Kristen Bell shares her thoughts on telling kids “It’s OK!” and why she believes we shouldn’t dismiss their feelings so easily.
Kristin Bell and her husband, Dax Shepard, are raising two young daughters, 4-year-old Lincoln and 2-year-old Delta.
In an interview with Today to promote Neutrogena, the actress noted that she’s always hungry for advice about raising kids and new perspectives from other parents to help inform her own decisions.
“I am a parent that actually loves to hear advice from other mothers,” she said. “I don’t care if your filter is judgmental or altruistic — I still want to hear it because it may be valuable to me.”

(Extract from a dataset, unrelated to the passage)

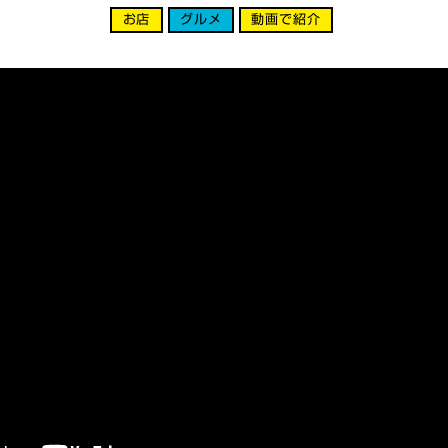
お店
グルメ
動画で紹介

Kristen shares an example of her parenting style, “I stopped saying, ‘It’s OK,’ to anything in their lives,” she explained.
“My older daughter gets embarrassed a lot, and I don’t say, ‘It’s OK. It’s OK.’ I simply sit next to her and I say, ‘Do you feel embarrassed?’ And she’ll say, ‘Yes.’ And I say, ‘I feel embarrassed, too, sometimes.
“Sometimes I trip and I feel embarrassed or I break a bowl and I feel embarrassed. I used to feel embarrassed a lot more as a kid, but as you become an adult, some of that stuff goes away.’”
“I think saying, ‘It’s OK,’ all the time doesn’t do anyone any favors. It just makes them subconsciously think that they’re not supposed to be having those feelings,” she noted.
“We tell them to have any feelings — even if it’s a tantrum and they’re screaming and crying,” the actress added. “I say, ‘You know what? You are allowed to be sad right now. You are allowed to be angry — that’s OK. But, you cannot be angry and sad in the middle of the living room while we’re having dinner. You’re welcome to go up to your bedroom and cry, but you’re not allowed to ruin everybody else’s evening because you’re having a tantrum.’”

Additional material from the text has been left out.